The Work Group strongly recommended the use of “individual trauma-focused psychotherapy that includes a primary component of exposure and/or cognitive restructuring” in patients with acute stress disorder to prevent the development of PTSD. For patients with PTSD, the update strongly preferred this kind of trauma-focused psychotherapy over pharmacologic or other non-pharmacologic treatments. If individual trauma-focused psychotherapy is not available, either pharmacological or non-trauma focused psychotherapy should be utilized, with no recommendation of one over the other.
Among the pharmacological therapies, the update advocates using sertraline, paroxetine, fluoxetine or venlafaxine if a patient is unable to access or does not want trauma-focused psychotherapy. In contrast, the guidelines strongly urges clinicians to not use divalproex, tiagabine, guanfacine, risperidone, benzodiazepines, ketamine, hydrocortisone, D-cycloserine and cannabis or its derivatives as monotherapy for PTSD based on their known risks, side effects and lack of evidence showing their effectiveness. A wide range of other therapies were found to lack sufficient evidence to recommend for or against them and a large number were weakly recommended or discouraged. Clinicians should consult the guideline for specifics.

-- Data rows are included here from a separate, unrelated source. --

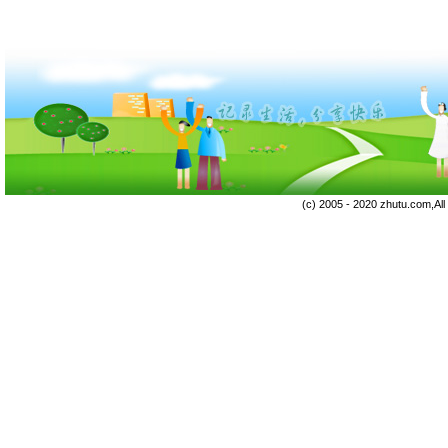
(c) 2005 - 2020 zhutu.com,Al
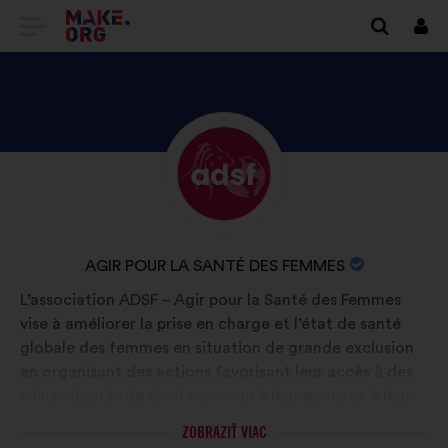
PREJSŤ
Prihl
sa
NA
DOMOVSKÚ
STRÁNKU
ZOZNÁMTE
Životopis:
MAKE.ORG
SA
S
PROFILOM
NÁZOV
AGIR POUR LA SANTÉ DES FEMMES
AGIR
ORGANIZÁCIE:
L’association ADSF – Agir pour la Santé des Femmes
POUR
vise à améliorer la prise en charge et l’état de santé
LA
globale des femmes en situation de grande exclusion
SANTÉ
en organisant des actions favorisant leur accès à des
DES
soins adaptés de droit commun à leur genre et à leur
parcours de vie.
FEMMES
ZOBRAZIŤ VIAC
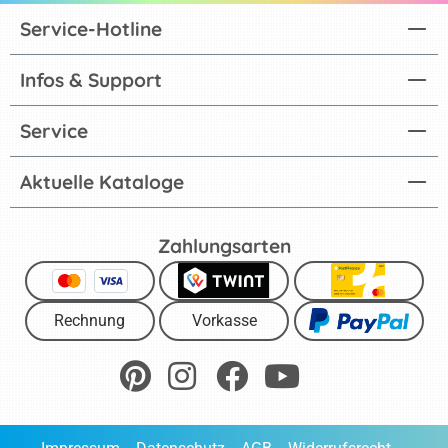
Service-Hotline
Infos & Support
Service
Aktuelle Kataloge
Zahlungsarten
Rechnung
Vorkasse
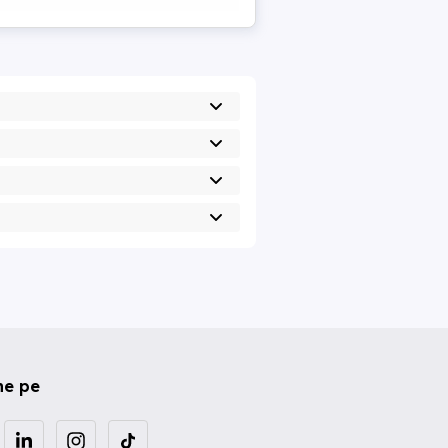
ne pe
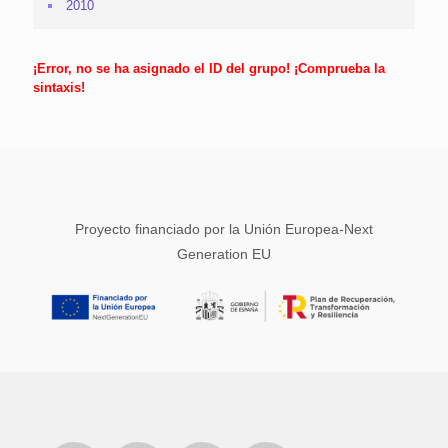
2010
¡Error, no se ha asignado el ID del grupo! ¡Comprueba la
sintaxis!
Proyecto financiado por la Unión Europea-Next
Generation EU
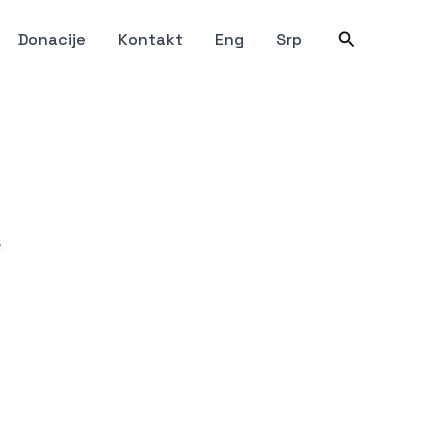
Претрага
Donacije
Kontakt
Eng
Srp
ć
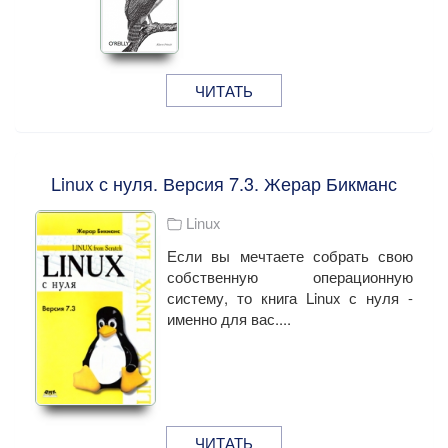
ЧИТАТЬ
Linux с нуля. Версия 7.3. Жерар Бикманс
Linux
Если вы мечтаете собрать свою
собственную операционную
систему, то книга Linux с нуля -
именно для вас....
ЧИТАТЬ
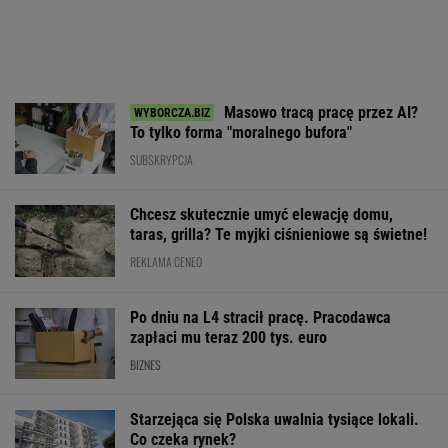
Masowo tracą pracę przez AI?
To tylko forma "moralnego bufora"
SUBSKRYPCJA
Chcesz skutecznie umyć elewację domu,
taras, grilla? Te myjki ciśnieniowe są świetne!
REKLAMA CENEO
Po dniu na L4 stracił pracę. Pracodawca
zapłaci mu teraz 200 tys. euro
BIZNES
Starzejąca się Polska uwalnia tysiące lokali.
Co czeka rynek?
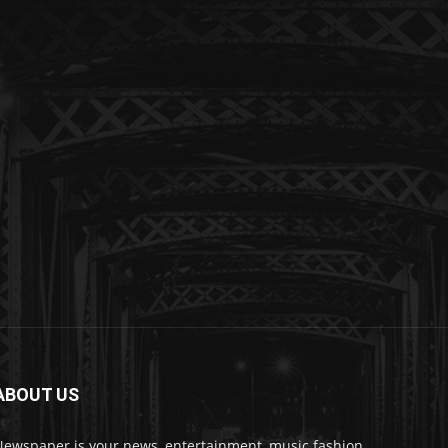
ABOUT US
Newspaper is your news, entertainment, music fashion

The Work Group found no therapies with adequate evidence to recommend augmentation therapy. They strongly recommended against atypical antipsychotics, benzodiazepines and divalproex as augmentation for other therapies and discouraged use of D-cycloserine, topiramate, baclofen, prazosin and pregabalin on this basis. The guideline authors strongly encouraged identification and treatment of co-occurring disorders, particularly substance use disorders, sleep disorders and insomnia.
Lower Limb amputation
Since the last guideline was issued on lower limb amputation, “improved recognition of the complex nature of this condition has led to the adoption of new strategies for rehabilitation.” Still, the update had only four strong recommendations. They encouraged providers to “consider the patient’s birth sex and self-identified gender identity in developing individualized treatment plans” throughout all amputation processes.

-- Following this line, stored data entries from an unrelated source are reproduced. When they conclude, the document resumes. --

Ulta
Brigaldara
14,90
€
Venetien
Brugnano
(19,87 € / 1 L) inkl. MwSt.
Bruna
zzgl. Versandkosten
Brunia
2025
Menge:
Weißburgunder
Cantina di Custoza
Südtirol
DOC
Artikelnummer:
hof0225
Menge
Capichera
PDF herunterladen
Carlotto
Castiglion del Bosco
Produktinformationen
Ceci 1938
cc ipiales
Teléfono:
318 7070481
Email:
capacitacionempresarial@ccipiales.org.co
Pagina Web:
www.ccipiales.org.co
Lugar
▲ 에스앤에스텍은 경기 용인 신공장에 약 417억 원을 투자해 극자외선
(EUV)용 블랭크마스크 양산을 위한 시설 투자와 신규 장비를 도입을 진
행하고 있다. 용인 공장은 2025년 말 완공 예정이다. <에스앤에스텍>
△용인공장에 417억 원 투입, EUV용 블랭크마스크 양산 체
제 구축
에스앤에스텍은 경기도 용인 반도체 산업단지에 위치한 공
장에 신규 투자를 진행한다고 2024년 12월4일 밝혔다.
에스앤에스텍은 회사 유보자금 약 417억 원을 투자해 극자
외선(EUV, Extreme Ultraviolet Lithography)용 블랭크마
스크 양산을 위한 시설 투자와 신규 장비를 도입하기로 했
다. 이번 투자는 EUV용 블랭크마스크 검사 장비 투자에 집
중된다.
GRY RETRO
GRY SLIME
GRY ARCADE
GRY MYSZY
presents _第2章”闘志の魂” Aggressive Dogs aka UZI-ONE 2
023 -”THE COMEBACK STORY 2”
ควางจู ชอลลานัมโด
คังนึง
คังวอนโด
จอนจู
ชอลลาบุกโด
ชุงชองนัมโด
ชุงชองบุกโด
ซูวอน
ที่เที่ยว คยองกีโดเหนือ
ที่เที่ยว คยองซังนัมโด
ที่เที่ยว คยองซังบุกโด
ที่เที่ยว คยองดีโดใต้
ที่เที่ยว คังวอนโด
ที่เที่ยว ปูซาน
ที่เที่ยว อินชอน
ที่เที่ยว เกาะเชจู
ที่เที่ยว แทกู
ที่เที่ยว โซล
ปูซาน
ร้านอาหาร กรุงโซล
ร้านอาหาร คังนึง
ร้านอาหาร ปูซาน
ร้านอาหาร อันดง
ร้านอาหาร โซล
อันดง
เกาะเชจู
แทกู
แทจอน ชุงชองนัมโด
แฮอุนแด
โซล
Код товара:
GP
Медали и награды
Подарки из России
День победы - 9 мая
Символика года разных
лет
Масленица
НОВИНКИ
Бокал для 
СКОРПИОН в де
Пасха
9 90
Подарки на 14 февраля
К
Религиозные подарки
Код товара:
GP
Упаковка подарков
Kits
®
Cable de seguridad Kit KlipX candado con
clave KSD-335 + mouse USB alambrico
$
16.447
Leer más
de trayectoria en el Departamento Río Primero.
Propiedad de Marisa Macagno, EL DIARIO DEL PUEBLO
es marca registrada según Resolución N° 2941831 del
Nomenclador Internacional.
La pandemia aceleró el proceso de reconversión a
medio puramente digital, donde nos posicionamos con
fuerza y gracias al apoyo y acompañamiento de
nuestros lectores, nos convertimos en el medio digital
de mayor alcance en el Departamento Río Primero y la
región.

In addition, they advised training interventions in the perioperative period that use “open and closed chain exercises and progressive resistance to improve gait, mobility, strength, cardiovascular fitness and activities of daily living performance.” During the prosthetic training period, clinicians should use valid and responsive functional outcome measures. The Work Group also strongly recommended evaluating patients for factors that could lead to worse outcomes including smoking, comorbidities, psychosocial function and pain, and implementing interventions when appropriate.